Долго после молитвы сидела она над спящей, потом тихо легла подле нее и окружила ее голову своими руками. Вера пробуждалась иногда, открывала глаза на бабушку, опять закрывала их и в полусне приникала всё плотнее и плотнее лицом к ее груди, как будто хотела глубже зарыться в ее объятия.
Проходили дни, и с ними опять тишина повисла над Малиновкой. Опять жизнь, задержанная катастрофой, как река порогами, прорвалась сквозь преграду и потекла дальше, ровнее.

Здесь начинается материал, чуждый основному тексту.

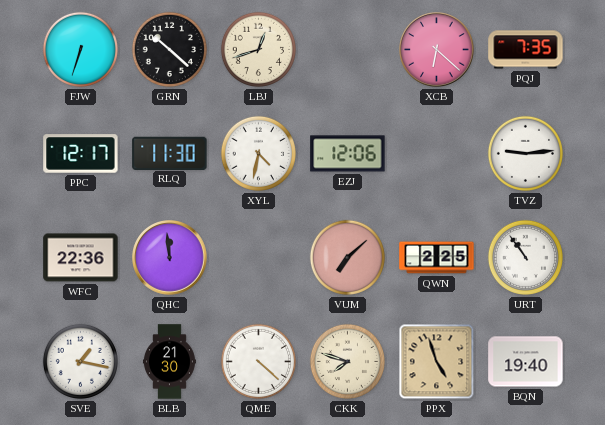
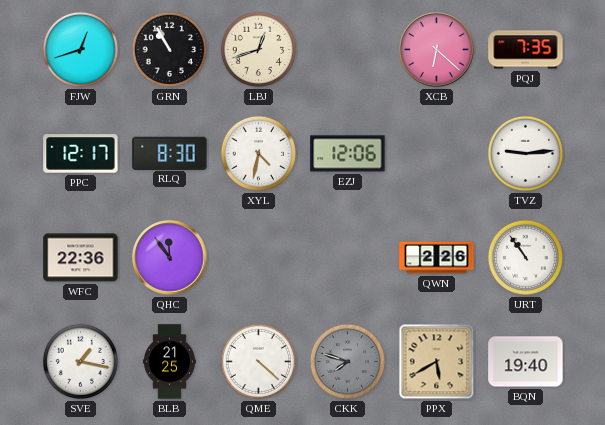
FJW: 6:33 -> 12:42
GRN: 10:22 -> 10:55
RLQ: 11:30 -> 8:30
QHC: 11:59 -> 11:54
VUM: 7:08 -> none
QWN: 2:25 -> 2:26
BLB: 21:30 -> 21:25
CKK dial: cream -> grey
PPX: 4:57 -> 5:40
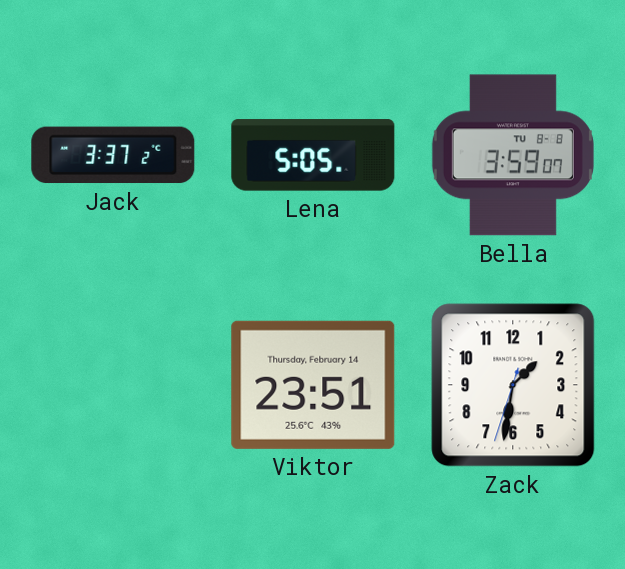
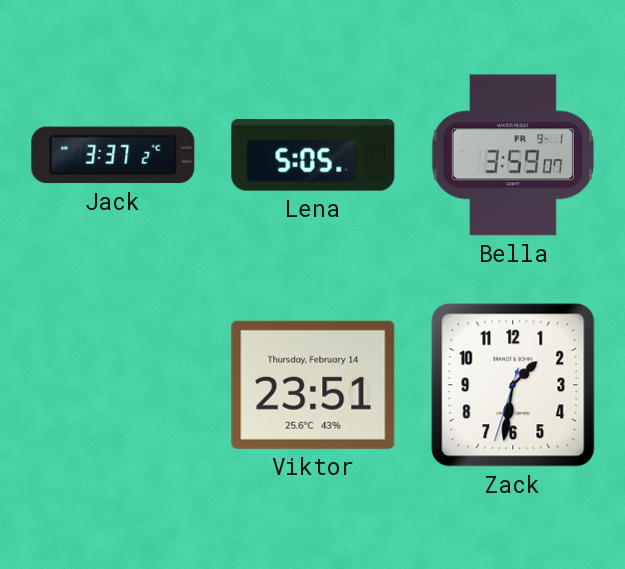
Bella date: TU 8-8 -> FR 9-1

Но в этой тишине отсутствовала беспечность. Как на природу внешнюю, так и на людей легла будто осень. Все были задумчивы, сосредоточенны, молчаливы, от всех отдавало холодом, слетели и с людей, как листья с деревьев, улыбки, смех, радости. Мучительные скорби миновали, но колорит и тоны прежней жизни изменились.
У Веры с бабушкой установилась тесная, безмолвная связь. Они, со времени известного вечера, после взаимной исповеди, хотя и успокоили одна другую, но не вполне успокоились друг за друга, и обе вопросительно, отчасти недоверчиво, смотрели вдаль, опасаясь будущего.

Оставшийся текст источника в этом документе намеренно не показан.